Cooking Time: Less than 10 minutes
This Simple Cooking with Heart recipe is easily prepared with chicken or shrimp. Or, go vegetarian and try it with tofu!
This recipe serves four in less than 10 minutes. Add your favorite vegetables to give the recipe your own twist.
Branch Out: Go Vegetarian and substitute the chicken with Tofu. Use 12-14 ounces of low-fat, extra-firm tofu, drained and cut in to 1/2 inch cubes. Skip step #2 in the instructions and add tofu to skillet with cabbage and carrots.
411 mg Sodium
$1.07 Per Serving
- 2 cups cooked brown rice
- Nonstick cooking spray
- 2 small boneless, skinless chicken breast halves (6 oz. each), cut into bite-size pieces OR 18 pre-cooked shrimp, tails removed
- 1/2 medium green cabbage head
- 4 medium carrots, peeled
- 2 tsp. vegetable oil OR 2 tsp. extra virgin olive oil
- 2 Tbsp. low-sodium soy sauce
- 1 Tbsp. reduced-fat peanut butter (try to find one with ‘no sugar added’)
- 1/2 tsp. fresh, grated ginger, (optional)
- 2 Tbsp. chopped, unsalted, unoiled peanuts
- Cook rice to package directions.
- While rice cooks, spray a skillet or wok with cooking spray.
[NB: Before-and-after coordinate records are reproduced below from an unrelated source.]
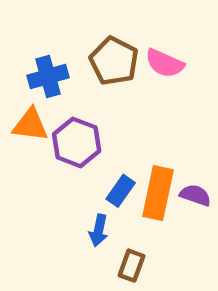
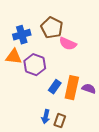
pink semicircle: (165, 63) -> (68, 44), moved
blue arrow: (99, 230) -> (46, 117), moved

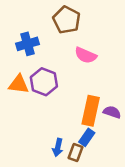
brown pentagon: (52, 28) -> (67, 20), moved
orange triangle: (14, 57) -> (19, 84), moved
blue rectangle: (55, 87) -> (87, 137), moved

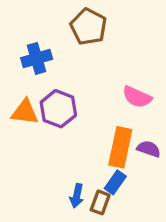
pink semicircle: (86, 55) -> (137, 97), moved

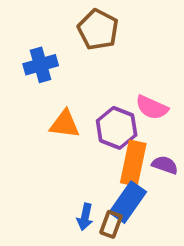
purple hexagon: (58, 109) -> (117, 128), moved
orange triangle: (25, 112) -> (65, 124), moved
blue rectangle: (115, 182) -> (128, 202), size x1.5

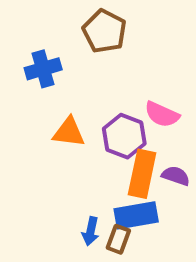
blue rectangle: (128, 202) -> (136, 215), turned 45

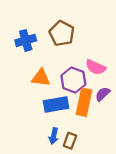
brown pentagon: (104, 31) -> (62, 33), moved
purple semicircle: (176, 176) -> (103, 94), moved, turned -63
blue rectangle: (136, 215) -> (56, 105), moved

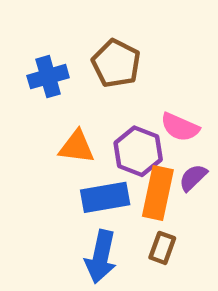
blue arrow: (54, 136) -> (101, 257), size x1.6
brown rectangle: (70, 141) -> (162, 248), moved

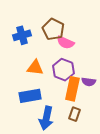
pink semicircle: (180, 127) -> (65, 42), moved
purple semicircle: (193, 178) -> (89, 82), turned -128
blue rectangle: (105, 197) -> (30, 96), moved

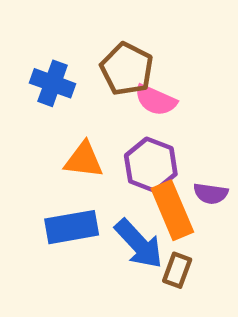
blue cross: (22, 35) -> (53, 83), turned 36
orange rectangle: (72, 89) -> (172, 210), turned -35
blue arrow: (46, 118) -> (139, 244), moved, turned -55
Cook chicken on medium-high heat for 5 minutes, stirring occasionally until no longer pink. Remove chicken and set aside.
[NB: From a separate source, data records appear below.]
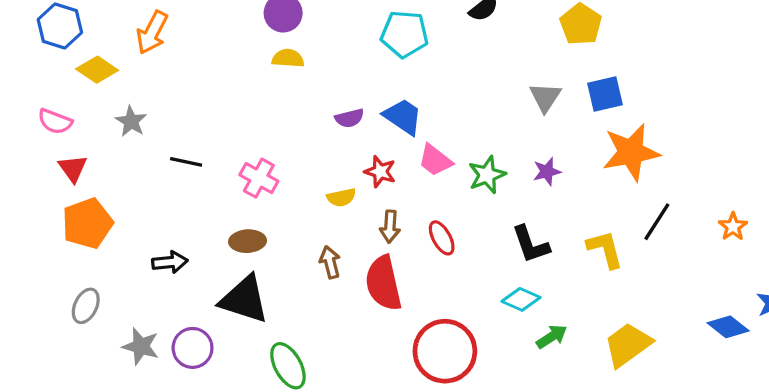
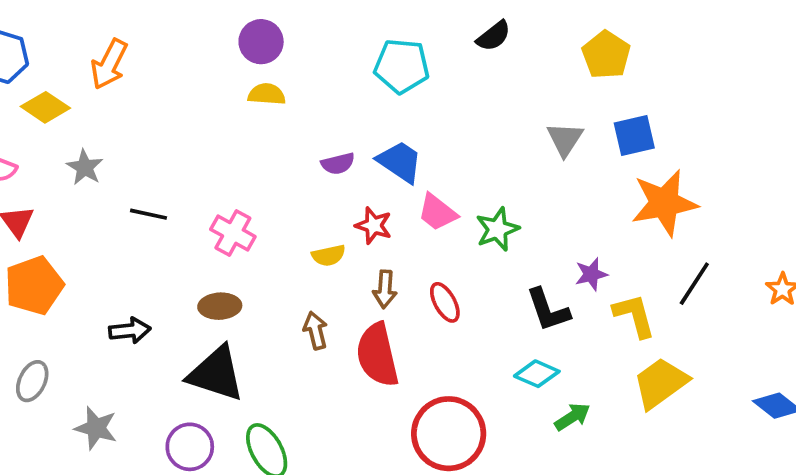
purple star: (547, 172) -> (591, 274), moved
yellow trapezoid: (628, 345) -> (661, 383), moved
purple circle: (193, 348) -> (190, 447), moved

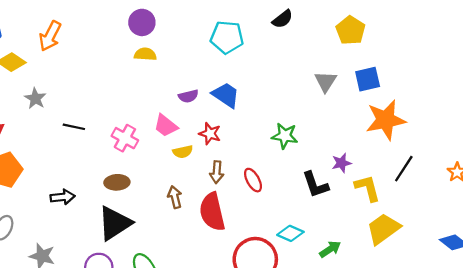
pink trapezoid: (437, 212) -> (166, 126), moved
green star: (497, 229) -> (285, 136), turned 30
black triangle: (216, 374) -> (115, 223), turned -51
cyan diamond: (537, 374) -> (290, 233), moved

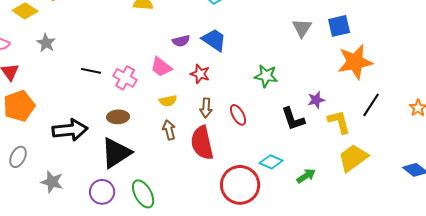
black line: (74, 127) -> (91, 71), moved
yellow semicircle: (183, 152) -> (168, 101), moved
black arrow: (63, 197) -> (70, 130), size x1.6

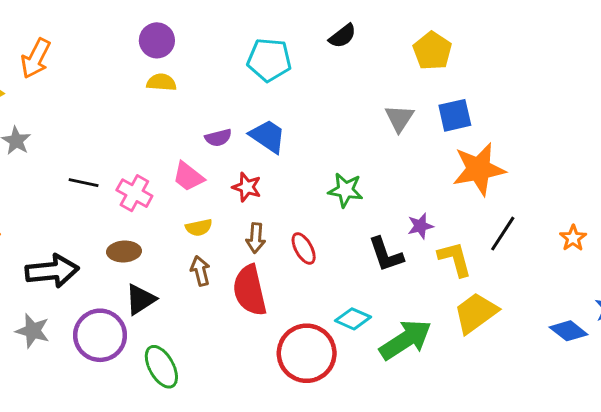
black triangle: (116, 153) -> (140, 299), moved, size x0.7
green arrow: (306, 176) -> (405, 340), size x1.8
gray star: (52, 182) -> (33, 331), moved
purple circle: (102, 192) -> (100, 335), moved, size x1.4

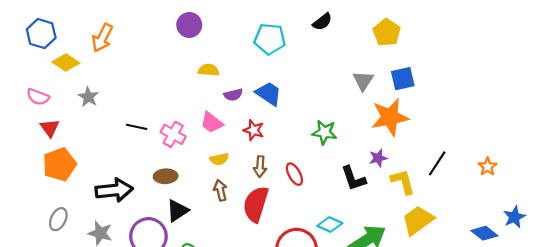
yellow semicircle: (161, 82) -> (209, 70), moved
orange star: (479, 169) -> (390, 117), moved
red semicircle: (250, 290) -> (256, 204), turned 30

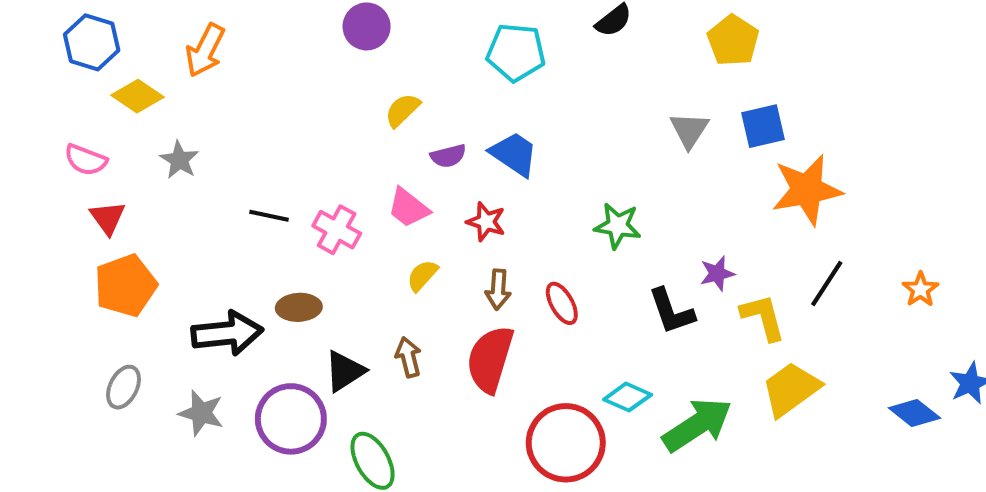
yellow semicircle: (209, 70) -> (402, 110), turned -48
orange star: (390, 117) -> (807, 190), moved
yellow semicircle: (219, 159) -> (422, 275), turned 144
brown ellipse: (166, 176) -> (299, 307), moved
brown arrow: (220, 190) -> (408, 357), moved

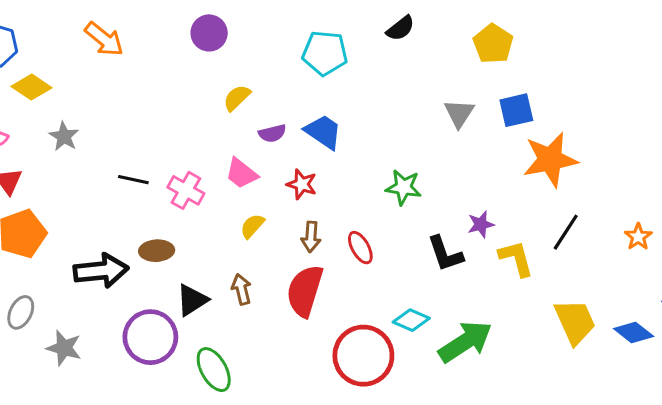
orange arrow: (205, 50) -> (104, 39), moved, turned -78
yellow trapezoid: (791, 389) -> (575, 322), moved, turned 102
gray star: (201, 413) -> (64, 348), moved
- Chop cabbage into thin strips (like slaw) and use peeler to shred carrots. Add to skillet and toss with oil. Cook on medium-high heat 4 minutes, stirring frequently, until vegetables are limp but crunchy. Add chicken (or shrimp) to vegetables.
- Stir in soy sauce and honey (and ginger, optional) and heat through, about 2 minutes.
- Spoon rice and chicken on to plate and sprinkle with peanuts.
- NOTE: you can save time by buying pre-shredded cabbage and carrots in a bag, but it will probably be a little more expensive.